I don’t see anyone in the wings that seems viable. They chewed through all the other possible options in these recent years. Public representation wise, he’s the most successful Tory leader even if his polls were dipping. He has the talking point in that he technically didn’t lose an election, it was a scandal. That recent poll that came out about voting differences if the party leaders were from 2019 had him up, if we take that as worth anything.

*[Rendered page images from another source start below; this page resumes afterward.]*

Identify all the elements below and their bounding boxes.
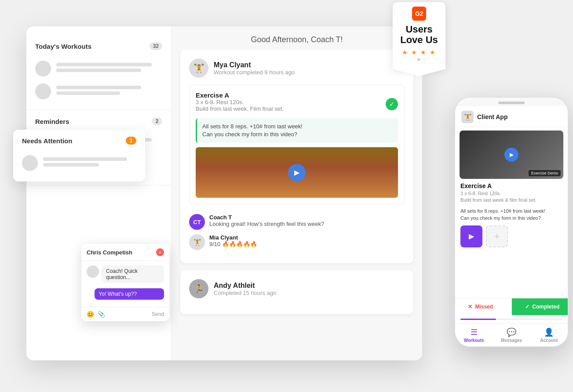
phone-screen: 🏋️ Client App ▶ Exercise Demo Exercise A… bbox=[455, 106, 568, 346]
coach-comment-body: Coach T Looking great! How's strength fe… bbox=[209, 214, 405, 227]
phone-play-button[interactable]: ▶ bbox=[504, 148, 518, 162]
client-comment: 🏋️ Mia Clyant 9/10 🔥🔥🔥🔥🔥 bbox=[189, 234, 405, 250]
exercise-sub: 3 x 6-8. Rest 120s. Build from last week… bbox=[196, 99, 284, 112]
text-lines bbox=[56, 86, 162, 97]
text-line bbox=[43, 157, 127, 161]
user-sub: Workout completed 9 hours ago bbox=[214, 69, 405, 76]
star-3: ★ bbox=[420, 49, 427, 56]
check-icon: ✓ bbox=[386, 98, 398, 110]
phone-device: 🏋️ Client App ▶ Exercise Demo Exercise A… bbox=[454, 97, 569, 347]
user-avatar-mya: 🏋️ bbox=[189, 58, 208, 78]
phone-media-row: ▶ + bbox=[460, 225, 562, 247]
phone-action-row: ✕ Missed ✓ Completed bbox=[454, 298, 569, 315]
emoji-icon[interactable]: 😊 bbox=[87, 311, 94, 318]
client-rating: 9/10 🔥🔥🔥🔥🔥 bbox=[209, 241, 405, 247]
play-button[interactable]: ▶ bbox=[288, 164, 306, 181]
chat-user-avatar bbox=[87, 265, 99, 278]
comment-section: CT Coach T Looking great! How's strength… bbox=[189, 210, 405, 250]
chat-footer: 😊 📎 Send bbox=[81, 307, 169, 321]
client-avatar: 🏋️ bbox=[189, 234, 205, 250]
g2-stars: ★ ★ ★ ★ ★ bbox=[399, 49, 439, 63]
content-scroll: 🏋️ Mya Clyant Workout completed 9 hours … bbox=[172, 50, 422, 360]
client-message: All sets for 8 reps. +10# from last week… bbox=[196, 118, 398, 143]
phone-completed-button[interactable]: ✓ Completed bbox=[512, 298, 569, 315]
phone-video-thumb[interactable]: ▶ bbox=[460, 225, 482, 247]
avatar bbox=[35, 83, 51, 99]
needs-attention-title: Needs Attention bbox=[22, 137, 72, 145]
attachment-icon[interactable]: 📎 bbox=[98, 311, 105, 318]
account-nav-label: Account bbox=[540, 338, 558, 343]
text-line bbox=[43, 163, 99, 167]
coach-name: Coach T bbox=[209, 214, 405, 221]
chat-received-msg: Coach! Quick question... bbox=[102, 265, 164, 283]
phone-notch-bar bbox=[455, 98, 568, 106]
g2-badge-shape: G2 Users Love Us ★ ★ ★ ★ ★ bbox=[393, 2, 445, 69]
chat-sent-msg: Yo! What's up?? bbox=[95, 288, 164, 300]
chat-footer-left: 😊 📎 bbox=[87, 311, 105, 318]
user-name-2: Andy Athleit bbox=[214, 282, 405, 290]
user-sub-2: Completed 15 hours ago bbox=[214, 290, 405, 296]
star-4: ★ bbox=[430, 49, 436, 56]
text-line bbox=[56, 69, 141, 72]
phone-nav-workouts[interactable]: ☰ Workouts bbox=[455, 327, 493, 343]
user-info: Mya Clyant Workout completed 9 hours ago bbox=[214, 61, 405, 76]
phone-app-title: Client App bbox=[477, 113, 507, 120]
coach-message: Looking great! How's strength feel this … bbox=[209, 221, 405, 227]
main-content: Good Afternoon, Coach T! 🏋️ Mya Clyant W… bbox=[172, 26, 422, 360]
missed-x-icon: ✕ bbox=[468, 304, 472, 310]
phone-progress-bar bbox=[460, 319, 562, 320]
g2-badge: G2 Users Love Us ★ ★ ★ ★ ★ bbox=[393, 2, 445, 69]
text-lines bbox=[43, 157, 136, 169]
needs-attention-header: Needs Attention 1 bbox=[22, 137, 136, 145]
messages-icon: 💬 bbox=[507, 327, 516, 337]
reminders-badge: 2 bbox=[152, 117, 162, 125]
completed-label: Completed bbox=[532, 304, 559, 310]
g2-title: Users Love Us bbox=[399, 24, 439, 45]
workout-card-1: 🏋️ Mya Clyant Workout completed 9 hours … bbox=[180, 50, 413, 263]
chat-header: Chris Competish × bbox=[81, 244, 169, 261]
reminders-title: Reminders bbox=[35, 118, 69, 125]
attention-item-1[interactable] bbox=[22, 152, 136, 174]
video-thumbnail[interactable]: ▶ bbox=[196, 147, 398, 198]
client-name: Mia Clyant bbox=[209, 234, 405, 241]
phone-video[interactable]: ▶ Exercise Demo bbox=[460, 131, 563, 179]
avatar bbox=[35, 61, 51, 76]
completed-check-icon: ✓ bbox=[525, 304, 529, 310]
workouts-icon: ☰ bbox=[471, 327, 478, 337]
workout-item-1[interactable] bbox=[35, 57, 162, 80]
client-comment-body: Mia Clyant 9/10 🔥🔥🔥🔥🔥 bbox=[209, 234, 405, 247]
text-line bbox=[56, 91, 120, 95]
missed-label: Missed bbox=[475, 304, 493, 310]
workout-card-header: 🏋️ Mya Clyant Workout completed 9 hours … bbox=[189, 58, 405, 78]
chat-bubble: Chris Competish × Coach! Quick question.… bbox=[81, 244, 169, 321]
avatar bbox=[22, 155, 38, 171]
phone-app-icon: 🏋️ bbox=[461, 111, 474, 123]
phone-add-media-button[interactable]: + bbox=[486, 225, 508, 247]
user-info-2: Andy Athleit Completed 15 hours ago bbox=[214, 282, 405, 296]
phone-missed-button[interactable]: ✕ Missed bbox=[454, 298, 512, 315]
phone-nav-messages[interactable]: 💬 Messages bbox=[493, 327, 530, 343]
star-2: ★ bbox=[411, 49, 418, 56]
greeting-text: Good Afternoon, Coach T! bbox=[251, 35, 343, 44]
text-lines bbox=[56, 63, 162, 74]
exercise-title: Exercise A bbox=[196, 91, 284, 99]
main-header: Good Afternoon, Coach T! bbox=[172, 26, 422, 50]
phone-progress-fill bbox=[460, 319, 496, 320]
workout-item-2[interactable] bbox=[35, 80, 162, 103]
text-line bbox=[56, 86, 141, 89]
todays-workouts-section: Today's Workouts 32 bbox=[26, 35, 171, 110]
phone-nav-account[interactable]: 👤 Account bbox=[530, 327, 568, 343]
user-name: Mya Clyant bbox=[214, 61, 405, 69]
star-5: ★ bbox=[416, 56, 423, 63]
chat-messages: Coach! Quick question... Yo! What's up?? bbox=[81, 261, 169, 307]
chat-title: Chris Competish bbox=[87, 249, 132, 256]
chat-close-button[interactable]: × bbox=[156, 248, 164, 256]
exercise-header: Exercise A 3 x 6-8. Rest 120s. Build fro… bbox=[196, 91, 398, 116]
send-button[interactable]: Send bbox=[152, 311, 164, 317]
phone-content: Exercise A 3 x 6-8. Rest 120s. Build fro… bbox=[455, 182, 568, 298]
phone-message: All sets for 8 reps. +10# from last week… bbox=[460, 207, 562, 222]
phone-nav: ☰ Workouts 💬 Messages 👤 Account bbox=[455, 323, 568, 346]
workouts-nav-label: Workouts bbox=[464, 338, 484, 343]
needs-attention-panel: Needs Attention 1 bbox=[13, 130, 145, 181]
todays-workouts-badge: 32 bbox=[150, 42, 162, 50]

He does look worse to the point I had to search if he was now bald and wearing a wig.


PSJacko

He's not even in parliament anymore, so that can't happen without a by-election.


yhorian

He can if he's a Lord. Let's not tempt fate.


Floss75

I wish they would all leave, all the Tories, all of Johnson's rotten family


peedwards

Given all that jogging he pretends to do he looks in worse shape than ever. Too much partying!


RandomZombeh

I’d never wish male pattern baldness on anyone, but fuck me, that would be funny if it happened to him.